What you are asked to do
No pictures go into the copy. Write out exactly the lines below from the one containing "るのは、排水管の詰まりです。排水管に異物や汚れが溜まってい" through the one containing "PR Impact Awards".

Page images and extracted text
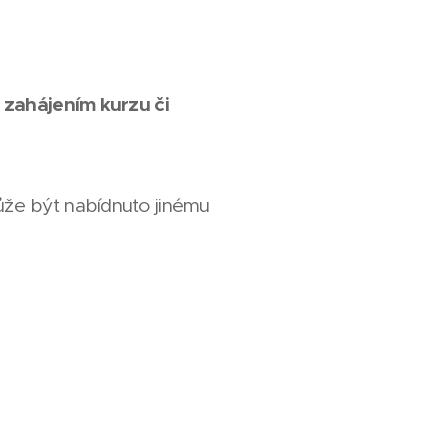
 zahájením kurzu či
že být nabídnuto jinému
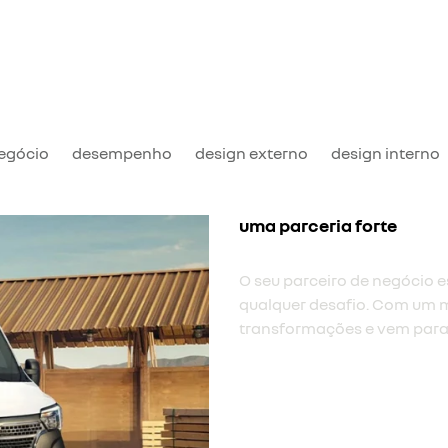
negócio
desempenho
design externo
design interno
uma parceria forte
O seu parceiro de negócio es
qualquer desafio. Com um m
transformações e vem para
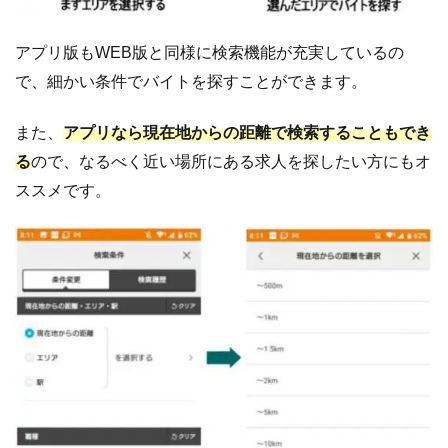
アプリ版もWEB版と同様に検索機能が充実しているの
で、細かい条件でバイトを探すことができます。
また、
アプリなら現在地からの距離で検索することもでき
る
ので、なるべく近い場所にある求人を探したい方にもオ
ススメです。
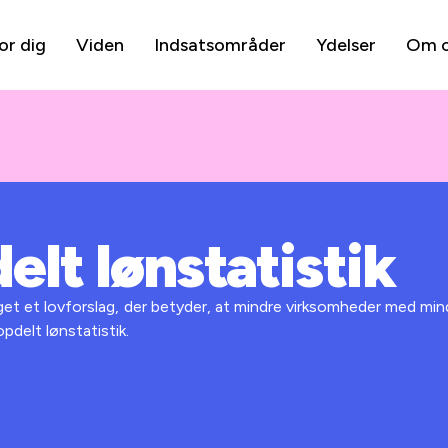
or dig
Viden
Indsatsområder
Ydelser
Om 
lt lønstatistik
aget et lovforslag, der betyder, at mindre virksomheder med min
delt lønstatistik.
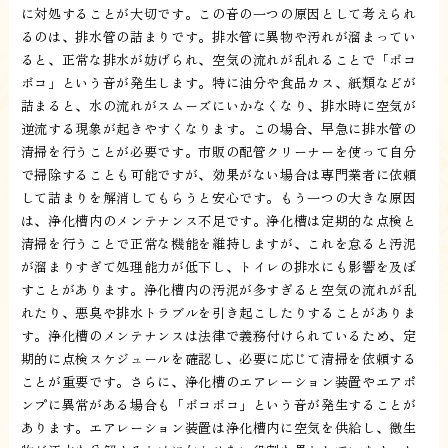
に対処することが大切です。この音の一つの原因として考えられ
るのは、排水管の詰まりです。排水管に異物や汚れが溜まってい
ると、正常な排水が妨げられ、空気の流れが乱れることで「ボコ
ボコ」という音が発生します。特に油分や食品カス、紙類などが
詰まると、水の流れがスムーズにいかなくなり、排水時に空気が
逆流する現象が起きやすくなります。この場合、早急に排水管の
清掃を行うことが必要です。市販の配管クリーナーを使って自分
で掃除することも可能ですが、効果がない場合は専門業者に依頼
して詰まりを解消してもらうと安心です。もう一つの大きな原因
は、浄化槽内のメンテナンス不足です。浄化槽は定期的な点検と
清掃を行うことで正常な機能を維持しますが、これを怠ると汚泥
が溜まりすぎて処理能力が低下し、トイレの排水にも影響を及ぼ
すことがあります。浄化槽内の汚泥が多すぎると空気の流れが乱
れたり、悪臭や排水トラブルを引き起こしたりすることがありま
す。浄化槽のメンテナンスは法律で義務付けられているため、定
期的に点検スケジュールを確認し、必要に応じて清掃を依頼する
ことが重要です。さらに、浄化槽のエアレーション装置やエアポ
ンプに異常がある場合も「ボコボコ」という音が発生することが
あります。エアレーション装置は浄化槽内に空気を供給し、微生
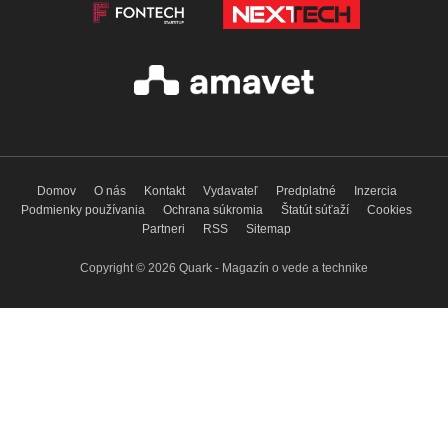
Domov
O nás
Kontakt
Vydavateľ
Predplatné
Inzercia
Podmienky používania
Ochrana súkromia
Štatút súťaží
Cookies
Partneri
RSS
Sitemap
Copyright © 2026 Quark - Magazín o vede a technike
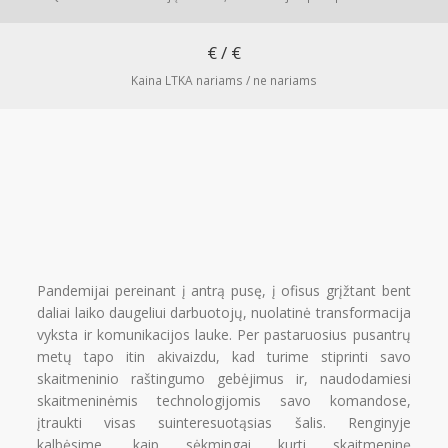
Aktualijos
PR Impact Awards
Renginys skirtas tik LTKA nariams
€ / €
Renginiai
Kaina LTKA nariams / ne nariams
Apie RsV
PRISIJUNGTI →
Pamiršote slaptažodį?
Spauskite čia
Norite tapti nariu?
Spauskite čia
Pandemijai pereinant į antrą pusę, į ofisus grįžtant bent
daliai laiko daugeliui darbuotojų, nuolatinė transformacija
vyksta ir komunikacijos lauke. Per pastaruosius pusantrų
metų tapo itin akivaizdu, kad turime stiprinti savo
skaitmeninio raštingumo gebėjimus ir, naudodamiesi
skaitmeninėmis technologijomis savo komandose,
įtraukti visas suinteresuotąsias šalis. Renginyje
kalbėsime, kaip sėkmingai kurti skaitmeninę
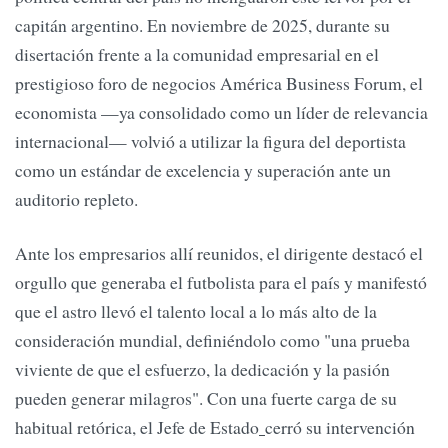
capitán argentino. En noviembre de 2025, durante su
disertación frente a la comunidad empresarial en el
prestigioso foro de negocios América Business Forum, el
economista —ya consolidado como un líder de relevancia
internacional— volvió a utilizar la figura del deportista
como un estándar de excelencia y superación ante un
auditorio repleto.
Ante los empresarios allí reunidos, el dirigente destacó el
orgullo que generaba el futbolista para el país y manifestó
que el astro llevó el talento local a lo más alto de la
consideración mundial, definiéndolo como "una prueba
viviente de que el esfuerzo, la dedicación y la pasión
pueden generar milagros". Con una fuerte carga de su
habitual retórica, el Jefe de Estado
cerró su intervención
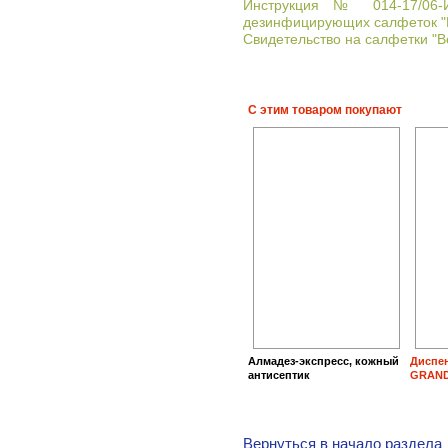
Инструкция № 014-17/06-
дезинфицирующих салфеток 
Свидетельство на салфетки "Ве
С этим товаром покупают
Алмадез-экспресс, кожный
Диспен
антисептик
GRAND,
Вернуться в начало раздела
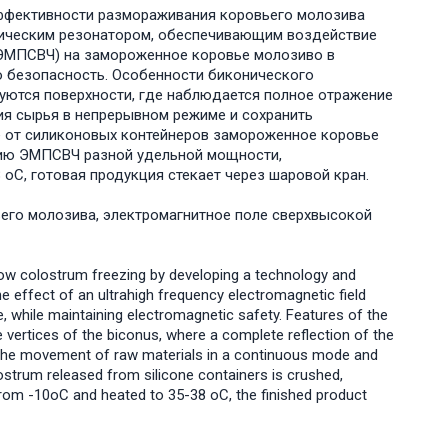
ффективности размораживания коровьего молозива
оническим резонатором, обеспечивающим воздействие
(ЭМПСВЧ) на замороженное коровье молозиво в
ю безопасность. Особенности биконического
зуются поверхности, где наблюдается полное отражение
ия сырья в непрерывном режиме и сохранить
 от силиконовых контейнеров замороженное коровье
вию ЭМПСВЧ разной удельной мощности,
 оС, готовая продукция стекает через шаровой кран.
его молозива, электромагнитное поле сверхвысокой
 cow colostrum freezing by developing a technology and
the effect of an ultrahigh frequency electromagnetic field
 while maintaining electromagnetic safety. Features of the
 vertices of the biconus, where a complete reflection of the
r the movement of raw materials in a continuous mode and
strum released from silicone containers is crushed,
from -10oC and heated to 35-38 oC, the finished product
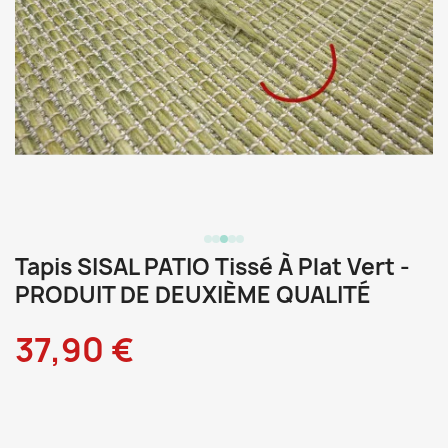
Tapis SISAL PATIO Tissé À Plat Vert -
PRODUIT DE DEUXIÈME QUALITÉ
37,90 €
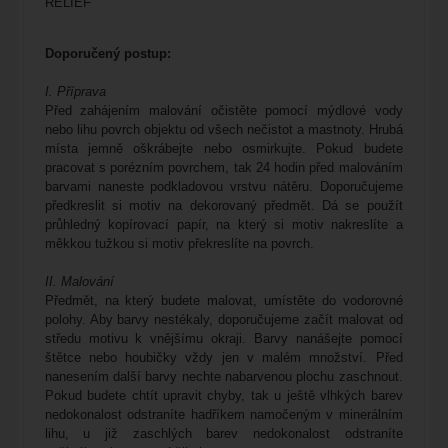
RELIEF
Doporučený postup
:
I. Příprava
Před zahájením malování očistěte pomocí mýdlové vody
nebo lihu povrch objektu od všech nečistot a mastnoty. Hrubá
místa jemně oškrábejte nebo osmirkujte. Pokud budete
pracovat s porézním povrchem, tak 24 hodin před malováním
barvami naneste podkladovou vrstvu nátěru. Doporučujeme
předkreslit si motiv na dekorovaný předmět. Dá se použít
průhledný kopírovací papír, na který si motiv nakreslíte a
měkkou tužkou si motiv překreslíte na povrch.
II. Malování
Předmět, na který budete malovat, umístěte do vodorovné
polohy. Aby barvy nestékaly, doporučujeme začít malovat od
středu motivu k vnějšímu okraji. Barvy nanášejte pomocí
štětce nebo houbičky vždy jen v malém množství. Před
nanesením další barvy nechte nabarvenou plochu zaschnout.
Pokud budete chtít upravit chyby, tak u ještě vlhkých barev
nedokonalost odstraníte hadříkem namočeným v minerálním
lihu, u již zaschlých barev nedokonalost odstraníte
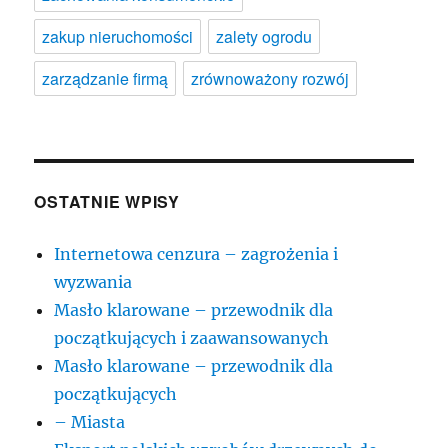
zakup nieruchomości
zalety ogrodu
zarządzanie firmą
zrównoważony rozwój
OSTATNIE WPISY
Internetowa cenzura – zagrożenia i
wyzwania
Masło klarowane – przewodnik dla
początkujących i zaawansowanych
Masło klarowane – przewodnik dla
początkujących
– Miasta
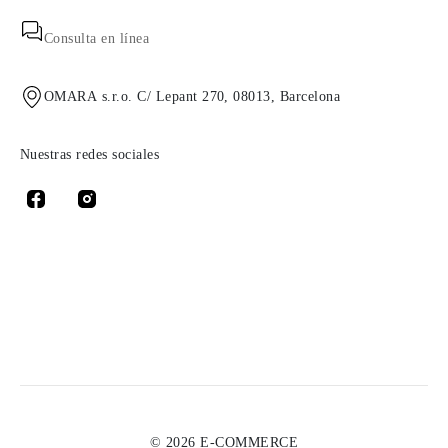
Consulta en línea
OMARA s.r.o. C/ Lepant 270, 08013, Barcelona
Nuestras redes sociales
© 2026 E-COMMERCE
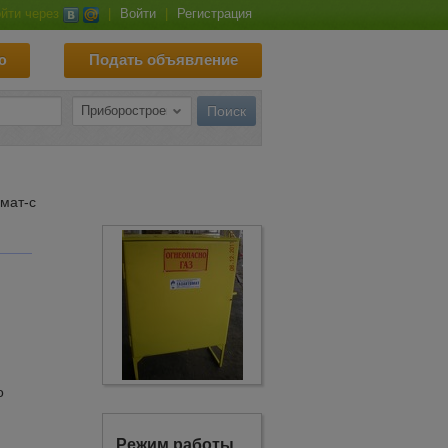
йти через
|
Войти
|
Регистрация
ю
Подать объявление
омат-с
о
Режим работы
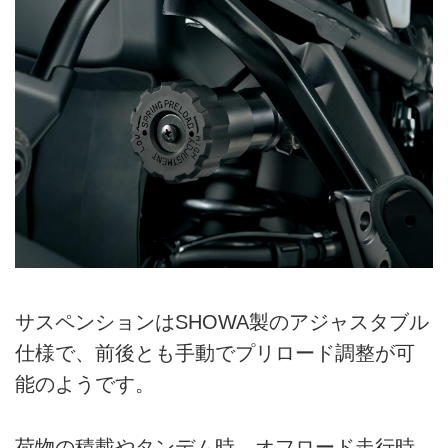
サスペンションはSHOWA製のアジャスタブル
仕様で、前後とも手動でプリロード調整が可
能のようです。
荷物の積載やタンデム時、オフロード走行時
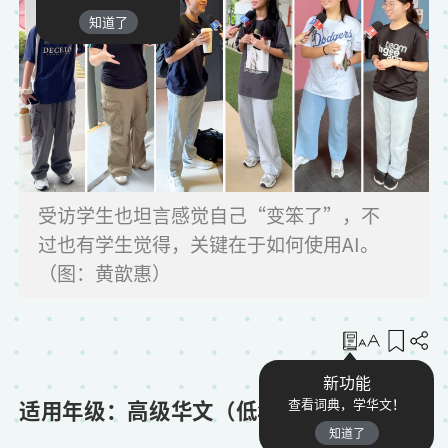
知道了
受访学生也坦言感觉自己“变笨了”，不
过也有学生觉得，关键在于如何使用AI。
（图：黄歆惠）
收藏
新功能
适用年级：高级华文（低年级）
查看词典，学华文！
知道了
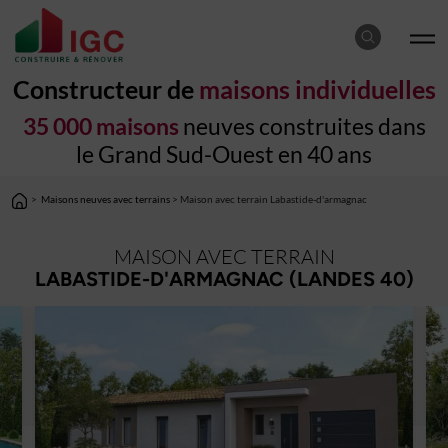
Constructeur de
maisons individuelles
35 000 maisons
neuves construites dans
le Grand Sud-Ouest en 40 ans
>
Maisons neuves avec terrains
> Maison avec terrain Labastide-d'armagnac
MAISON AVEC TERRAIN
LABASTIDE-D'ARMAGNAC (LANDES 40)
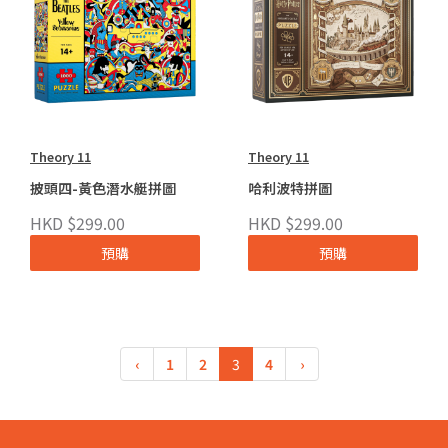
Theory 11
Theory 11
披頭四-黃色潛水艇拼圖
哈利波特拼圖
HKD $299.00
HKD $299.00
預購
預購
‹
1
2
3
4
›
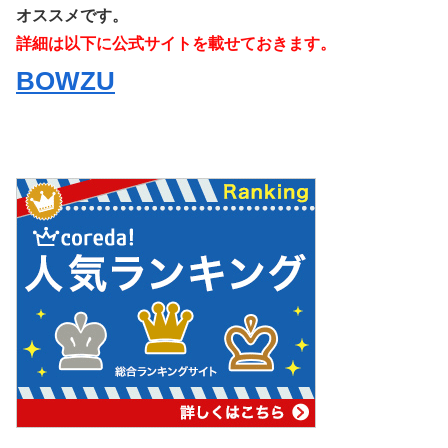
オススメです。
詳細は以下に公式サイトを載せておきます。
BOWZU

Exercise response
るのは、排水管の詰まりです。排水管に異物や汚れが溜まってい
ると、正常な排水が妨げられ、空気の流れが乱れることで「ボコ
ボコ」という音が発生します。特に油分や食品カス、紙類などが
詰まると、水の流れがスムーズにいかなくなり、排水時に空気が
逆流する現象が起きやすくなります。この場合、早急に排水管の
清掃を行うことが必要です。市販の配管クリーナーを使って自分
で掃除することも可能ですが、効果がない場合は専門業者に依頼
して詰まりを解消してもらうと安心です。もう一つの大きな原因
は、浄化槽内のメンテナンス不足です。浄化槽は定期的な点検と
清掃を行うことで正常な機能を維持しますが、これを怠ると汚泥
が溜まりすぎて処理能力が低下し、トイレの排水にも影響を及ぼ
すことがあります。浄化槽内の汚泥が多すぎると空気の流れが乱
れたり、悪臭や排水トラブルを引き起こしたりすることがありま
す。浄化槽のメンテナンスは法律で義務付けられているため、定
期的に点検スケジュールを確認し、必要に応じて清掃を依頼する
ことが重要です。さらに、浄化槽のエアレーション装置やエアポ
ンプに異常がある場合も「ボコボコ」という音が発生することが
あります。エアレーション装置は浄化槽内に空気を供給し、微生
Domov
O nás
Kontakt
Vydavateľ
Predplatné
Inzercia
Podmienky používania
Ochrana súkromia
Štatút súťaží
Cookies
Partneri
RSS
Sitemap
Copyright © 2026 Quark - Magazín o vede a technike
Aktualijos
PR Impact Awards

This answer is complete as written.